We need some meta tags for specify these PWA details to different devices and screens.

Then make sure to keep those tags inside Head tag in the _document.js file as shown below.

js

import Document, { Html, Head, Main, NextScript } from "next/document";
class MyDocument extends Document {
render() {
return (
<Html>
<Head>
<link href="/m16.png" rel="icon" type="image/png" sizes="16x16" />
<link href="/m32.png" rel="icon" type="image/png" sizes="32x32" />
<meta name="application-name" content="Madushan Perera" />
<meta name="apple-mobile-web-app-capable" content="yes" />
<link rel="manifest" href="/manifest.json" />
<meta
name="apple-mobile-web-app-status-bar-style"
content="default"
/>
<meta name="apple-mobile-web-app-title" content="Madushan Perera" />
<meta name="theme-color" content="##111827" />
</Head>
<body>
<Main />
<NextScript />
</body>
</Html>
);
}
}
export default MyDocument;

Let’s Build our app to see what’s happening.
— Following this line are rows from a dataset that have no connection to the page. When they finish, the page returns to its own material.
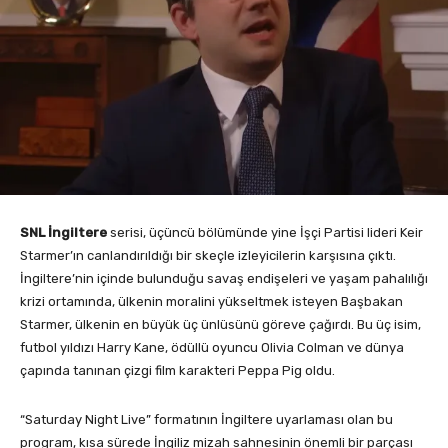
SNL İngiltere
serisi, üçüncü bölümünde yine İşçi Partisi lideri Keir
Starmer’ın canlandırıldığı bir skeçle izleyicilerin karşısına çıktı.
İngiltere’nin içinde bulunduğu savaş endişeleri ve yaşam pahalılığı
krizi ortamında, ülkenin moralini yükseltmek isteyen Başbakan
Starmer, ülkenin en büyük üç ünlüsünü göreve çağırdı. Bu üç isim,
futbol yıldızı Harry Kane, ödüllü oyuncu Olivia Colman ve dünya
çapında tanınan çizgi film karakteri Peppa Pig oldu.
“Saturday Night Live” formatının İngiltere uyarlaması olan bu
program, kısa sürede İngiliz mizah sahnesinin önemli bir parçası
If you can see the that the PWA Compile the client. You got this 😘

bash1

By the way you can go to your Chrome DevTools > Lighthouse, and generate a report. It will show you if you have any problems with your manifest and meta tags.

DevTools

If everything works you will be able to see PWA enabled sign on it.

Report Of Lighthouse

Thanks for stopping here to read this and hope this helps for your developments 🎉.